Neural representations for context effects on probability estimation

Combining univariate and multivariate analyses, our fMRI results indicate that the neural implementations for probability estimation involve a network of brain regions, with dACC, VMPFC, and IPS representing context effects on probability estimates and VS representing the average reward frequency statistic necessary for context-dependent probability estimation. The VMPFC finding, together with previous studies showing its involvement in context-dependent valuation [6,29,30,75], established VMPFC as the common neurocomputational substrate for probability estimation and valuation. By contrast, the involvement of dACC may reflect aspects of probability estimation that is unique to valuation, which has been indicated in tracking uncertainty-related statistics, such as variance and volatility [17,21], comparing recent and distant reward history [22,23], reinforcement-guided learning [76], and decision making under uncertainty [77]. Similarly, the IPS had also been shown to represent valuation signals in decision under ambiguity [34] and decision under uncertainty [33].

A potential alternative interpretation of our dACC finding on representing context effect on 50% reward probability estimates is associated with response conflict or conflict monitoring [7881] that also showed strong dACC involvement. Recall that in our fMRI experiment (Experiment 1), we assigned two buttons to represent the probability intervals close to 50%—one for the 35% to 50% interval and the other for the 50% to 65% interval. This forced the subjects to choose one of the two competing buttons—therefore initiating a response conflict—when indicating his or her probability estimates of the stimuli whose reward frequency was close to 50%.

We, however, believe that response conflict is less likely to explain our dACC finding for the following reasons. First, for the 50% reward stimuli, response conflict should be present in both the [10%, 50%] and [50%, 90%] contexts. And yet our fMRI MVPA analysis used the difference in brain activity in response to 50% stimuli between the two contexts. Therefore, if dACC represents response conflict that was present in both contexts, then the difference in dACC activity between these two contexts should not reflect response conflict. Hence, the dACC MVPA results we observed are perhaps less likely to be caused by response conflict. Second, the response conflict hypothesis does not specifically provide prediction on the direction and magnitude of context effect, i.e., 50% estimate is smaller in the [50%, 90%] context than the [10%, 50%] context, which we found dACC to represent by tracking individual differences in such behavioral metric. Therefore, even though dACC had been shown to represent conflict and the detection/monitoring of conflict, its activity in the context of our experiment cannot be directly attributed to response conflict or conflict detection/monitoring.

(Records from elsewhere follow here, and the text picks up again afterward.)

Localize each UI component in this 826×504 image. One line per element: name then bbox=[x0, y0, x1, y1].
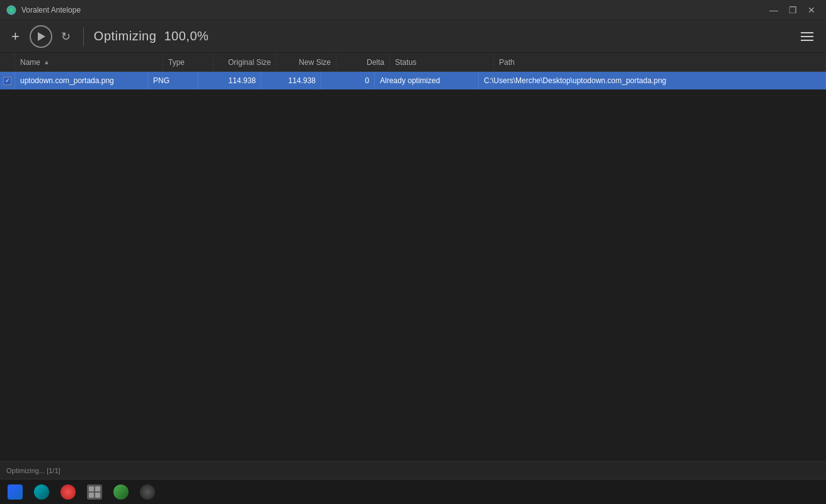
td-delta: 0 bbox=[321, 72, 375, 89]
status-left: Optimizing... [1/1] bbox=[6, 467, 60, 474]
hamburger-line-3 bbox=[801, 40, 813, 41]
hamburger-line-2 bbox=[801, 36, 813, 37]
teal-app-icon bbox=[34, 484, 49, 500]
sort-arrow-name: ▲ bbox=[43, 59, 50, 66]
td-type: PNG bbox=[148, 72, 198, 89]
green-app-icon bbox=[113, 484, 129, 500]
table-header: Name ▲ Type Original Size New Size Delta… bbox=[0, 53, 826, 72]
th-original-size[interactable]: Original Size bbox=[214, 53, 277, 71]
th-checkbox bbox=[0, 53, 15, 71]
taskbar-item-dark[interactable] bbox=[135, 481, 160, 503]
refresh-button[interactable]: ↻ bbox=[59, 27, 73, 46]
add-button[interactable]: + bbox=[8, 28, 23, 45]
taskbar-item-grid[interactable] bbox=[82, 481, 107, 503]
table-row[interactable]: ✓ uptodown.com_portada.png PNG 114.938 1… bbox=[0, 72, 826, 89]
close-button[interactable]: ✕ bbox=[803, 4, 820, 16]
taskbar-item-green[interactable] bbox=[108, 481, 134, 503]
th-type[interactable]: Type bbox=[163, 53, 214, 71]
toolbar-title: Optimizing 100,0% bbox=[94, 29, 789, 43]
taskbar-item-teal[interactable] bbox=[29, 481, 54, 503]
play-icon bbox=[38, 32, 45, 41]
dark-app-icon bbox=[140, 484, 155, 500]
taskbar bbox=[0, 479, 826, 504]
red-app-icon bbox=[60, 484, 76, 500]
td-new-size: 114.938 bbox=[261, 72, 321, 89]
taskbar-item-red[interactable] bbox=[55, 481, 81, 503]
status-bar: Optimizing... [1/1] bbox=[0, 461, 826, 479]
grid-app-icon bbox=[87, 484, 102, 500]
menu-button[interactable] bbox=[796, 30, 818, 43]
restore-button[interactable]: ❐ bbox=[784, 4, 801, 16]
table-container: Name ▲ Type Original Size New Size Delta… bbox=[0, 53, 826, 461]
td-status: Already optimized bbox=[375, 72, 479, 89]
toolbar: + ↻ Optimizing 100,0% bbox=[0, 20, 826, 53]
td-name: uptodown.com_portada.png bbox=[15, 72, 148, 89]
table-body: ✓ uptodown.com_portada.png PNG 114.938 1… bbox=[0, 72, 826, 461]
window-title: Voralent Antelope bbox=[21, 6, 81, 14]
td-original-size: 114.938 bbox=[198, 72, 261, 89]
td-path: C:\Users\Merche\Desktop\uptodown.com_por… bbox=[479, 72, 826, 89]
play-button[interactable] bbox=[30, 25, 52, 48]
checkbox-checked: ✓ bbox=[3, 77, 11, 85]
th-path[interactable]: Path bbox=[494, 53, 826, 71]
minimize-button[interactable]: — bbox=[766, 4, 782, 16]
th-new-size[interactable]: New Size bbox=[277, 53, 336, 71]
td-checkbox[interactable]: ✓ bbox=[0, 72, 15, 89]
title-bar: Voralent Antelope — ❐ ✕ bbox=[0, 0, 826, 20]
app-icon bbox=[6, 5, 16, 15]
th-name[interactable]: Name ▲ bbox=[15, 53, 163, 71]
status-text: Optimizing... [1/1] bbox=[6, 467, 60, 474]
th-status[interactable]: Status bbox=[390, 53, 494, 71]
title-bar-controls: — ❐ ✕ bbox=[766, 4, 820, 16]
taskbar-item-blue[interactable] bbox=[3, 481, 28, 503]
toolbar-divider bbox=[83, 27, 84, 46]
hamburger-line-1 bbox=[801, 32, 813, 33]
th-delta[interactable]: Delta bbox=[336, 53, 390, 71]
blue-app-icon bbox=[8, 484, 23, 500]
title-bar-left: Voralent Antelope bbox=[6, 5, 81, 15]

Probability estimation and experience-based decision making

By showing that probability estimation is context-dependent, our results provide insights into experience-based decision making—an area of research that investigates decision making where choosers acquire information about different options through experience—in that context-dependent probability estimation is another source of bias that could affect people’s choice behavior. This research had shown that people nonlinearly weight probability information learned through experience [15] even when their probability estimates matched well with objective probabilities [82]. However, context was typically not manipulated in these studies, and therefore it is not possible to examine how context-induced bias on probability estimation would affect choice. It would be interesting to examine how the presence of these two sources of bias—probability weighting and context-dependent probability estimation—would impact choice behavior. At the neural algorithmic level, representations of probability distortion had been shown in the striatum [83], lateral prefrontal cortex [20], and VMPFC [84]. Given that our results indicate that dACC, VMPFC, IPS (MVPA results), and striatum (average reward frequency) are critical to context effect, it remains open as to whether these two sources of biases are represented in the same brain regions and how they are being combined to impact experience-based decisions. In the future, it would also be important to examine, along with the stimulus standard deviation statistic, how other sources of variability in the environment could contribute to context effect. For example, how would the randomness or the rate of switching between different stimuli presented to the subjects influence context effects on probability estimates? How might this source of variability interact with the stimulus standard-deviation statistic to impact probability estimation?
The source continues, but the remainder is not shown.